Why there is no Islamic architecture with glass in windows before 18th century? Glass windows frequently appear in gothic architecture since 11th century but why Medieval Islamic architecture lack glasswork?
The Blue Mosque may have had stained glass windows since 1617.
Nonetheless, consider the tradition of ventilated buildings in Islamic architecture. Buildings for hot, dry climates often have thick walls and small windows. This insulates while maintaining airflow, and may be the only option for earthen construction. In such places it's so bright outside that a small fraction of that light suffices inside. If for some reason you want to block the window, stick something into it. No glass is needed for this arrangement.

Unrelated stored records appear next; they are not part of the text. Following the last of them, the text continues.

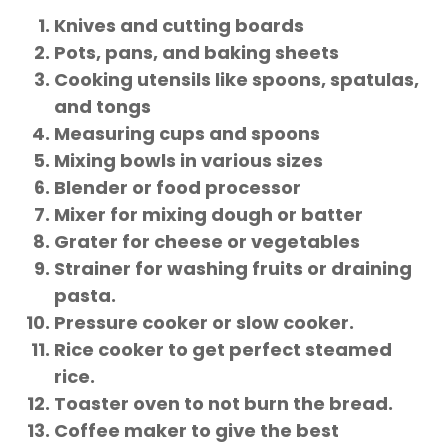
Knives and cutting boards
Pots, pans, and baking sheets
Cooking utensils like spoons, spatulas,
and tongs
Measuring cups and spoons
Mixing bowls in various sizes
Blender or food processor
Mixer for mixing dough or batter
Grater for cheese or vegetables
Strainer for washing fruits or draining
pasta.
Pressure cooker or slow cooker.
Rice cooker to get perfect steamed
rice.
Toaster oven to not burn the bread.
Coffee maker to give the best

In Islamic architecture, latticework screens called jali represent an artistic approach to the principle of ventilated buildings. They provide shade, brilliant highlights, and interesting shadows, just like stained glass. This traditional element may help explain a relative dearth of stained glass windows in monumental buildings.
In addition to its European influences, Islamic architecture was most heavily influenced by Persian architecture. That's because the climate of Persia was most representative of that of most of the Islamic world.
The latter made heavy use of tiles to cover its domes, and even its windows. Creating windows with glass would have been "redundant" with tiles, which is why Islamic architecture did not use glass until the Middle Ages were long past.